Minister of Presidency, Civil Service and Justice of Galicia
- In office 1990–1999
- Preceded by: Pablo González Mariñas [es]
- Succeeded by: Jaime Pita Varela [es]

Member of the Parliament of Galicia
- In office 1993–1999

Personal details
- Born: 17 September 1935 Ribas de Sil, Spain
- Died: 27 March 2020 (aged 84) Santiago de Compostela, Spain
- Political party: People's Party of Galicia (PPdeG)
- Occupation: Lawyer and politician

= Dositeo Rodríguez =

Spanish politician (1935 - 2020)

Dositeo Rodríguez Rodríguez (17 September 1935 - 27 March 2020), was a Spanish lawyer, politician, and member of the People's Party of Galicia.

==Biography and career==
===Early career===
Dositeo Rodríguez was born in San Clodio, Ribas de Sil, province of Lugo on 17 September 1935, where his father was a railwayman and head of a train station. His family moved to Lugo and opened the restaurant "La Barra". He got a degree in Laws, was a professor of commerce and comptroller of the State Administration. In 1979 he became manager of the University of Santiago de Compostela, so he moved with his children and wife to Santiago de Compostela.

===Political career===
He was a member of the Union of the Democratic Centre, but after the decomposition of this party in 1983 Rodríguez joined People's Alliance and later joined its successor party, People's Party (PP). Amid the 1989 Galician regional election, Manuel Fraga, PP's founder and candidate to the presidency of Galicia, made Rodríguez manage the electoral campaign. With the victory of the conservative party, Fraga nominated Rodríguez as Minister of Presidency, Civil Service and Justice of Galicia, an office he assumed on 2 February 1990 and held until 1999 to be a candidate for the municipal elections.
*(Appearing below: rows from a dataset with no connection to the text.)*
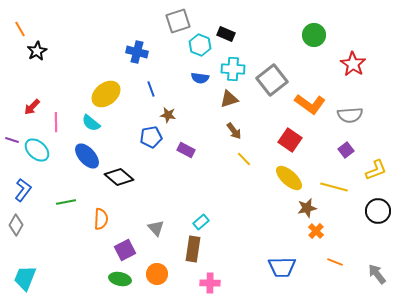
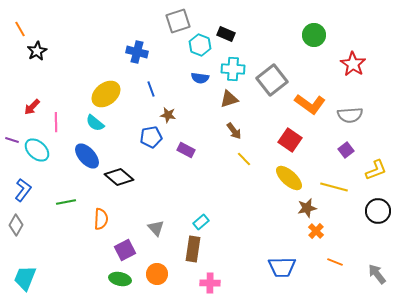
cyan semicircle at (91, 123): moved 4 px right
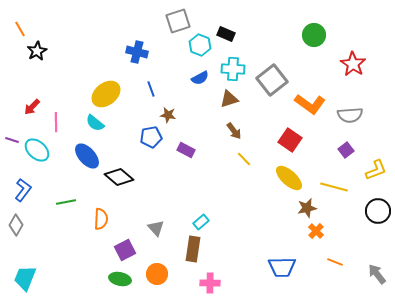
blue semicircle at (200, 78): rotated 36 degrees counterclockwise
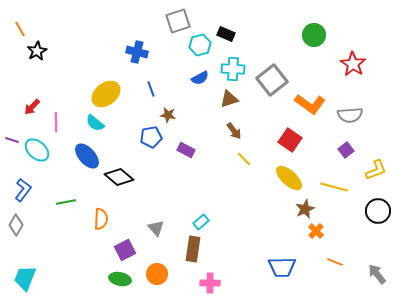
cyan hexagon at (200, 45): rotated 25 degrees clockwise
brown star at (307, 208): moved 2 px left, 1 px down; rotated 12 degrees counterclockwise
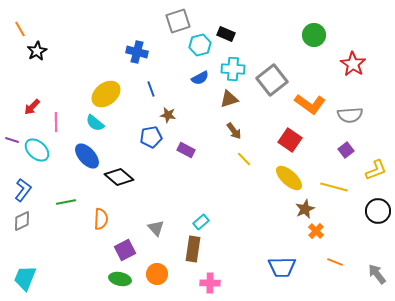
gray diamond at (16, 225): moved 6 px right, 4 px up; rotated 35 degrees clockwise
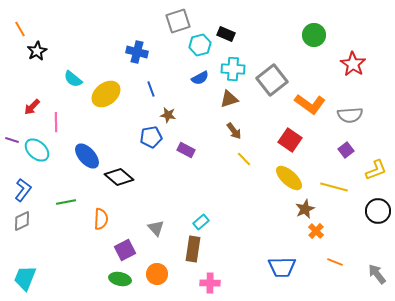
cyan semicircle at (95, 123): moved 22 px left, 44 px up
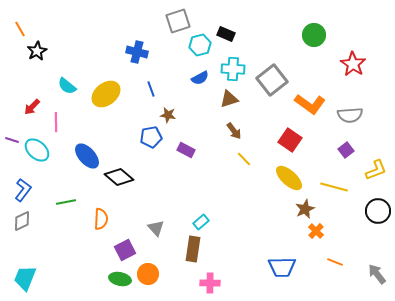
cyan semicircle at (73, 79): moved 6 px left, 7 px down
orange circle at (157, 274): moved 9 px left
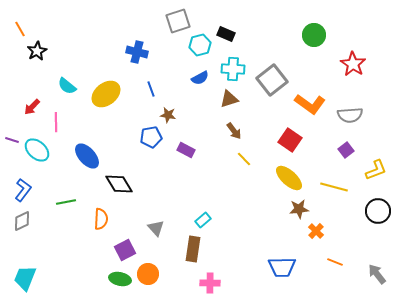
black diamond at (119, 177): moved 7 px down; rotated 20 degrees clockwise
brown star at (305, 209): moved 6 px left; rotated 18 degrees clockwise
cyan rectangle at (201, 222): moved 2 px right, 2 px up
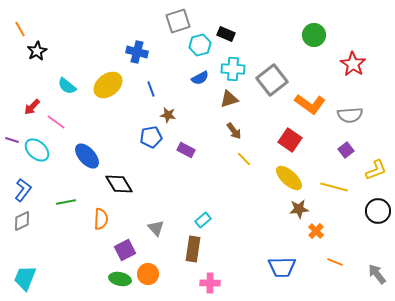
yellow ellipse at (106, 94): moved 2 px right, 9 px up
pink line at (56, 122): rotated 54 degrees counterclockwise
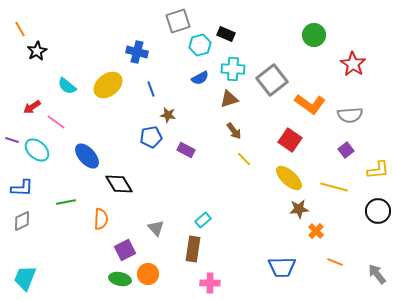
red arrow at (32, 107): rotated 12 degrees clockwise
yellow L-shape at (376, 170): moved 2 px right; rotated 15 degrees clockwise
blue L-shape at (23, 190): moved 1 px left, 2 px up; rotated 55 degrees clockwise
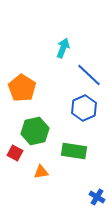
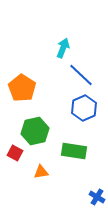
blue line: moved 8 px left
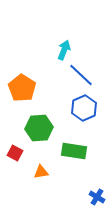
cyan arrow: moved 1 px right, 2 px down
green hexagon: moved 4 px right, 3 px up; rotated 8 degrees clockwise
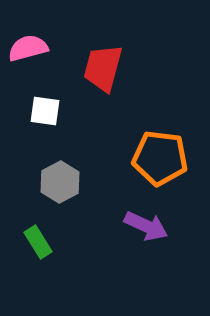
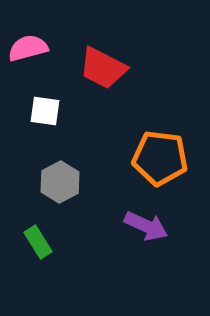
red trapezoid: rotated 78 degrees counterclockwise
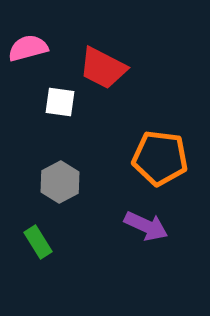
white square: moved 15 px right, 9 px up
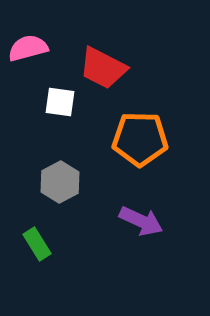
orange pentagon: moved 20 px left, 19 px up; rotated 6 degrees counterclockwise
purple arrow: moved 5 px left, 5 px up
green rectangle: moved 1 px left, 2 px down
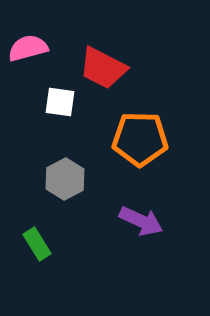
gray hexagon: moved 5 px right, 3 px up
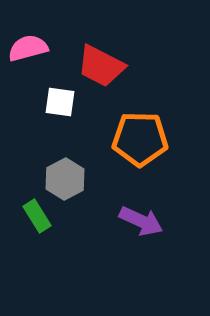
red trapezoid: moved 2 px left, 2 px up
green rectangle: moved 28 px up
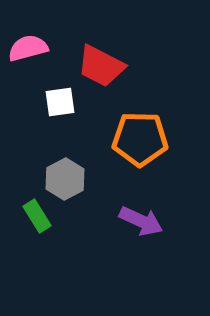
white square: rotated 16 degrees counterclockwise
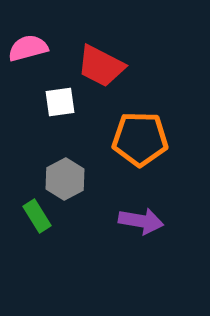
purple arrow: rotated 15 degrees counterclockwise
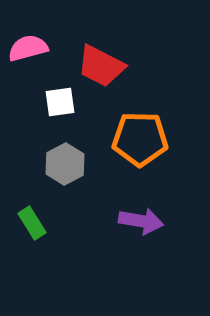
gray hexagon: moved 15 px up
green rectangle: moved 5 px left, 7 px down
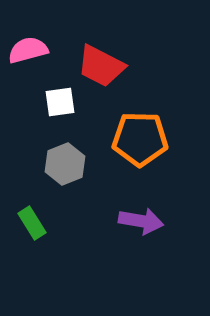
pink semicircle: moved 2 px down
gray hexagon: rotated 6 degrees clockwise
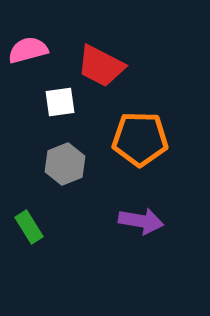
green rectangle: moved 3 px left, 4 px down
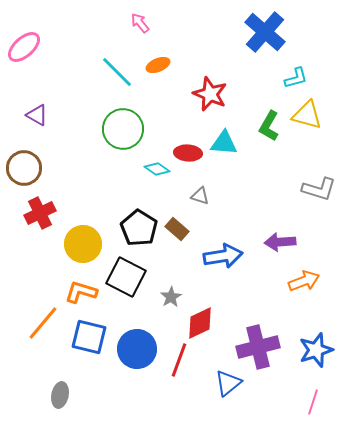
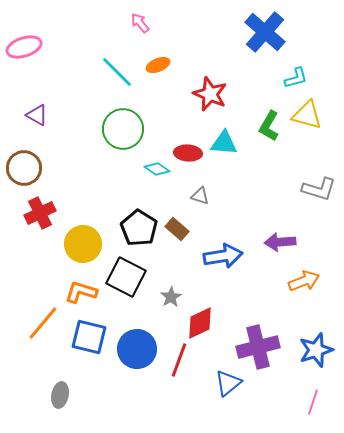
pink ellipse: rotated 24 degrees clockwise
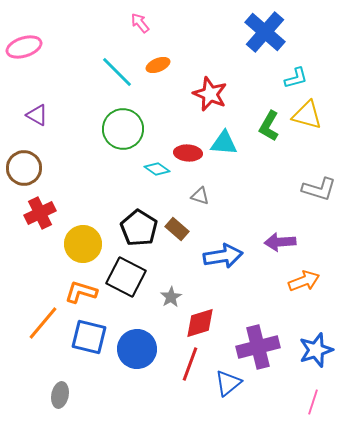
red diamond: rotated 8 degrees clockwise
red line: moved 11 px right, 4 px down
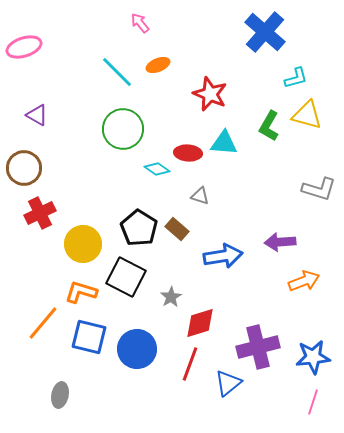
blue star: moved 3 px left, 7 px down; rotated 12 degrees clockwise
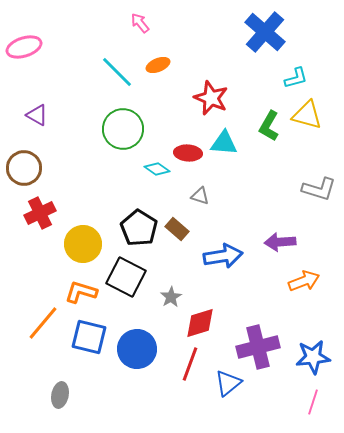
red star: moved 1 px right, 4 px down
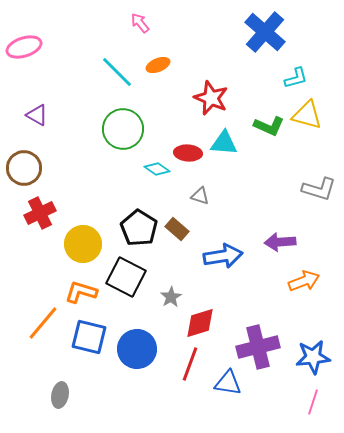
green L-shape: rotated 96 degrees counterclockwise
blue triangle: rotated 48 degrees clockwise
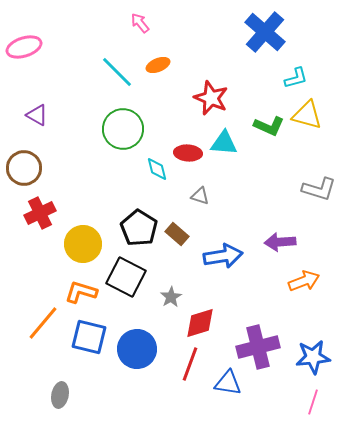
cyan diamond: rotated 40 degrees clockwise
brown rectangle: moved 5 px down
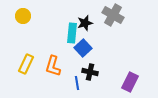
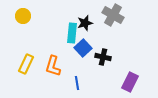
black cross: moved 13 px right, 15 px up
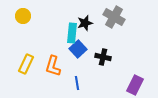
gray cross: moved 1 px right, 2 px down
blue square: moved 5 px left, 1 px down
purple rectangle: moved 5 px right, 3 px down
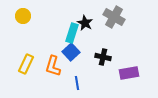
black star: rotated 28 degrees counterclockwise
cyan rectangle: rotated 12 degrees clockwise
blue square: moved 7 px left, 3 px down
purple rectangle: moved 6 px left, 12 px up; rotated 54 degrees clockwise
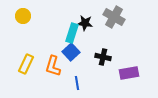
black star: rotated 21 degrees counterclockwise
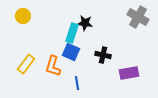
gray cross: moved 24 px right
blue square: rotated 24 degrees counterclockwise
black cross: moved 2 px up
yellow rectangle: rotated 12 degrees clockwise
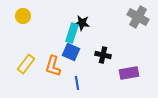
black star: moved 3 px left
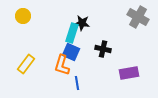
black cross: moved 6 px up
orange L-shape: moved 9 px right, 1 px up
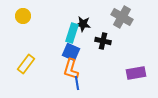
gray cross: moved 16 px left
black star: moved 1 px right, 1 px down
black cross: moved 8 px up
orange L-shape: moved 9 px right, 4 px down
purple rectangle: moved 7 px right
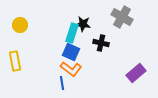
yellow circle: moved 3 px left, 9 px down
black cross: moved 2 px left, 2 px down
yellow rectangle: moved 11 px left, 3 px up; rotated 48 degrees counterclockwise
orange L-shape: rotated 70 degrees counterclockwise
purple rectangle: rotated 30 degrees counterclockwise
blue line: moved 15 px left
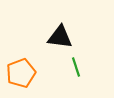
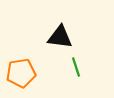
orange pentagon: rotated 12 degrees clockwise
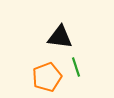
orange pentagon: moved 26 px right, 4 px down; rotated 12 degrees counterclockwise
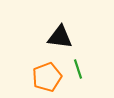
green line: moved 2 px right, 2 px down
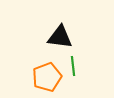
green line: moved 5 px left, 3 px up; rotated 12 degrees clockwise
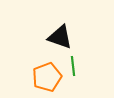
black triangle: rotated 12 degrees clockwise
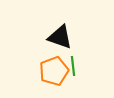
orange pentagon: moved 7 px right, 6 px up
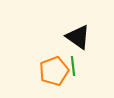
black triangle: moved 18 px right; rotated 16 degrees clockwise
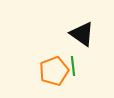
black triangle: moved 4 px right, 3 px up
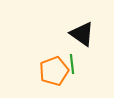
green line: moved 1 px left, 2 px up
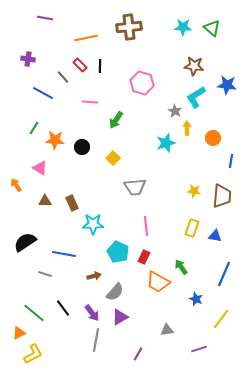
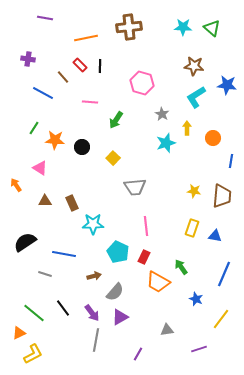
gray star at (175, 111): moved 13 px left, 3 px down
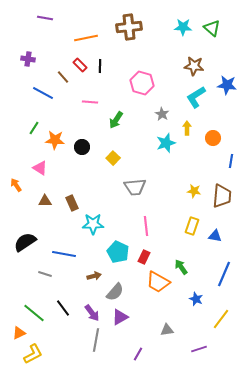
yellow rectangle at (192, 228): moved 2 px up
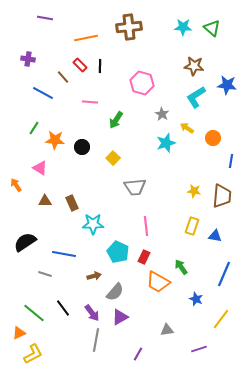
yellow arrow at (187, 128): rotated 56 degrees counterclockwise
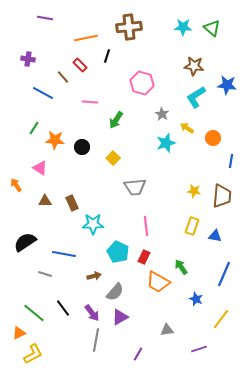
black line at (100, 66): moved 7 px right, 10 px up; rotated 16 degrees clockwise
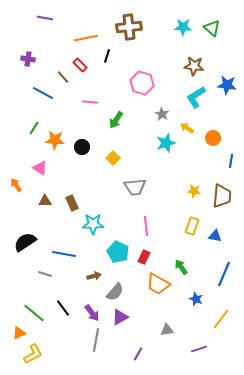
orange trapezoid at (158, 282): moved 2 px down
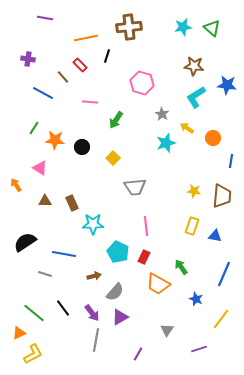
cyan star at (183, 27): rotated 12 degrees counterclockwise
gray triangle at (167, 330): rotated 48 degrees counterclockwise
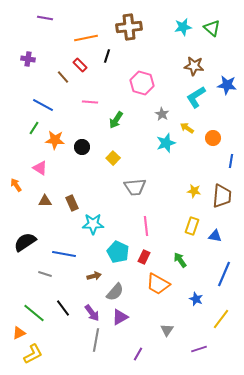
blue line at (43, 93): moved 12 px down
green arrow at (181, 267): moved 1 px left, 7 px up
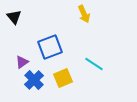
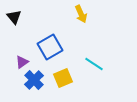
yellow arrow: moved 3 px left
blue square: rotated 10 degrees counterclockwise
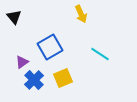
cyan line: moved 6 px right, 10 px up
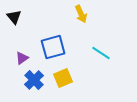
blue square: moved 3 px right; rotated 15 degrees clockwise
cyan line: moved 1 px right, 1 px up
purple triangle: moved 4 px up
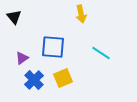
yellow arrow: rotated 12 degrees clockwise
blue square: rotated 20 degrees clockwise
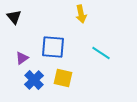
yellow square: rotated 36 degrees clockwise
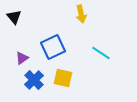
blue square: rotated 30 degrees counterclockwise
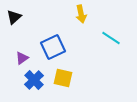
black triangle: rotated 28 degrees clockwise
cyan line: moved 10 px right, 15 px up
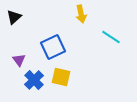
cyan line: moved 1 px up
purple triangle: moved 3 px left, 2 px down; rotated 32 degrees counterclockwise
yellow square: moved 2 px left, 1 px up
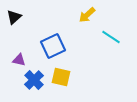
yellow arrow: moved 6 px right, 1 px down; rotated 60 degrees clockwise
blue square: moved 1 px up
purple triangle: rotated 40 degrees counterclockwise
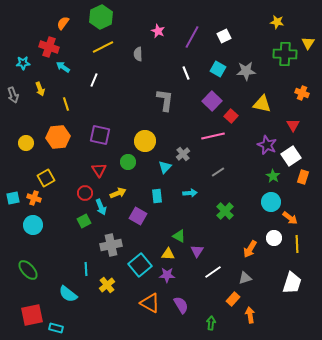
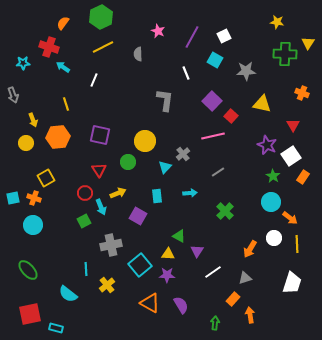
cyan square at (218, 69): moved 3 px left, 9 px up
yellow arrow at (40, 89): moved 7 px left, 31 px down
orange rectangle at (303, 177): rotated 16 degrees clockwise
red square at (32, 315): moved 2 px left, 1 px up
green arrow at (211, 323): moved 4 px right
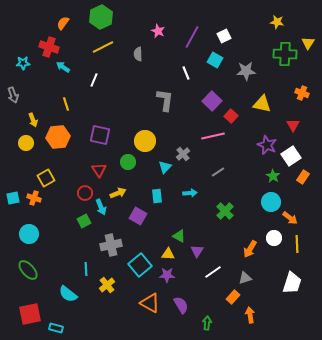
cyan circle at (33, 225): moved 4 px left, 9 px down
orange rectangle at (233, 299): moved 2 px up
green arrow at (215, 323): moved 8 px left
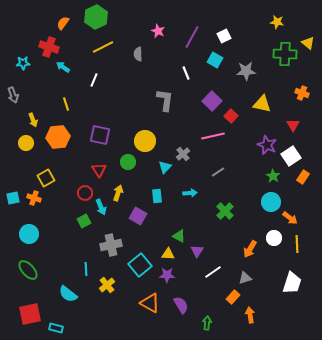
green hexagon at (101, 17): moved 5 px left
yellow triangle at (308, 43): rotated 24 degrees counterclockwise
yellow arrow at (118, 193): rotated 49 degrees counterclockwise
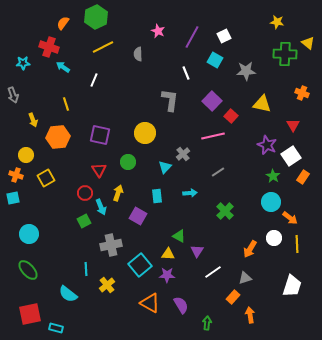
gray L-shape at (165, 100): moved 5 px right
yellow circle at (145, 141): moved 8 px up
yellow circle at (26, 143): moved 12 px down
orange cross at (34, 198): moved 18 px left, 23 px up
white trapezoid at (292, 283): moved 3 px down
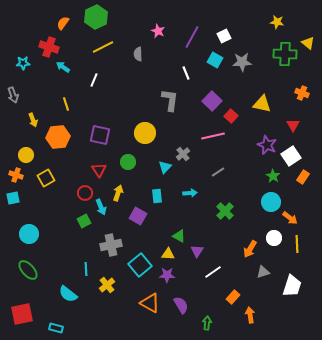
gray star at (246, 71): moved 4 px left, 9 px up
gray triangle at (245, 278): moved 18 px right, 6 px up
red square at (30, 314): moved 8 px left
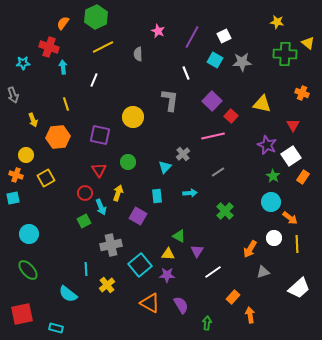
cyan arrow at (63, 67): rotated 48 degrees clockwise
yellow circle at (145, 133): moved 12 px left, 16 px up
white trapezoid at (292, 286): moved 7 px right, 2 px down; rotated 30 degrees clockwise
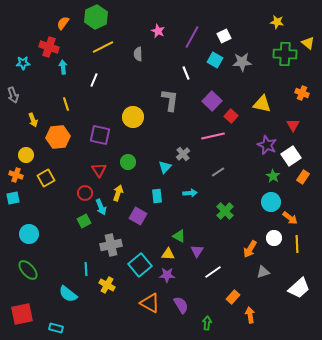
yellow cross at (107, 285): rotated 21 degrees counterclockwise
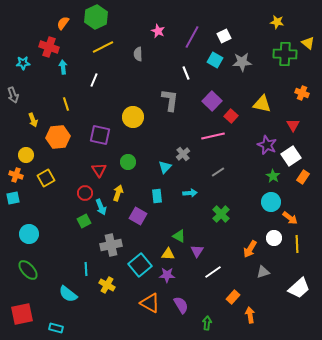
green cross at (225, 211): moved 4 px left, 3 px down
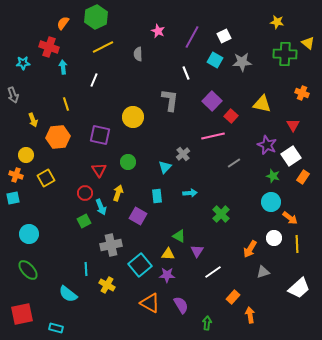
gray line at (218, 172): moved 16 px right, 9 px up
green star at (273, 176): rotated 16 degrees counterclockwise
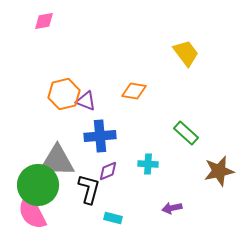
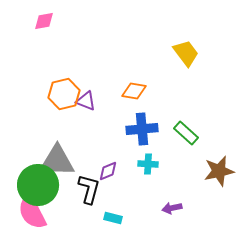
blue cross: moved 42 px right, 7 px up
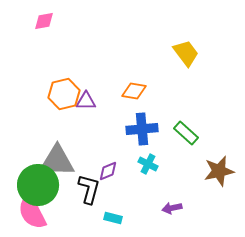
purple triangle: rotated 20 degrees counterclockwise
cyan cross: rotated 24 degrees clockwise
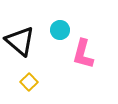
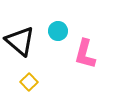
cyan circle: moved 2 px left, 1 px down
pink L-shape: moved 2 px right
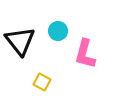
black triangle: rotated 12 degrees clockwise
yellow square: moved 13 px right; rotated 18 degrees counterclockwise
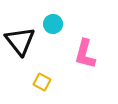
cyan circle: moved 5 px left, 7 px up
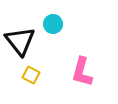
pink L-shape: moved 3 px left, 18 px down
yellow square: moved 11 px left, 7 px up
In the 1993 regional elections he won a seat in the Galician parliament and was re-elected in the 1997 election, until 1999 when he left the office.

He entered municipal politics as a candidate in the 1999 municipal elections for mayor of Santiago de Compostela. He won with 11 councilors, but the Spanish Socialist Workers' Party (PSOE) candidate and incumbent mayor Xosé Sánchez Bugallo kept the post thanks to a pact with BNG. Rodríguez exercised a constructive and collaborative opposition. Rodríguez ran again for mayor in the 2003 municipal elections, but he did not succeed either. On 22 May 2006 he stepped down as spokesman of the PP municipal group and left his position as councilman, once his successor as candidate for the next municipal elections was known.

===Judicial procedure and acquittal===
In June 2015, a judge charged Dositeo Rodríguez for his management as patron of the "Fundación Camilo José Cela" in a case investigating possible embezzlement, fraud and misappropriation of several people linked to the foundation. Rodríguez testified in instruction as a defendant in court on 23 July 2015 pleading his innocence. The trial was held before the Provincial Court of A Coruña on 1 April 2019 and the prosecution asked for four and a half years in prison, the same as for his daughter, Covadonga Rodríguez, also charged for the same crimes.

On 22 January 2020, all the defendants were acquitted.

==Personal life and death==
He had four children with his wife.

In March 2020, Rodríguez traveled with his wife to Lloret de Mar, in Catalonia, on a trip organized by the Spanish Institute for the Elderly and Social Services (IMSERSO). It was there he was infected with COVID-19 during the COVID-19 pandemic in Spain, being diagnosed when he returned to Galicia. Two days after being admitted to the ICU of the Complexo Hospitalario Universitario of Santiago de Compostela, he succumbed to the infection on 27 March, at the age of 84.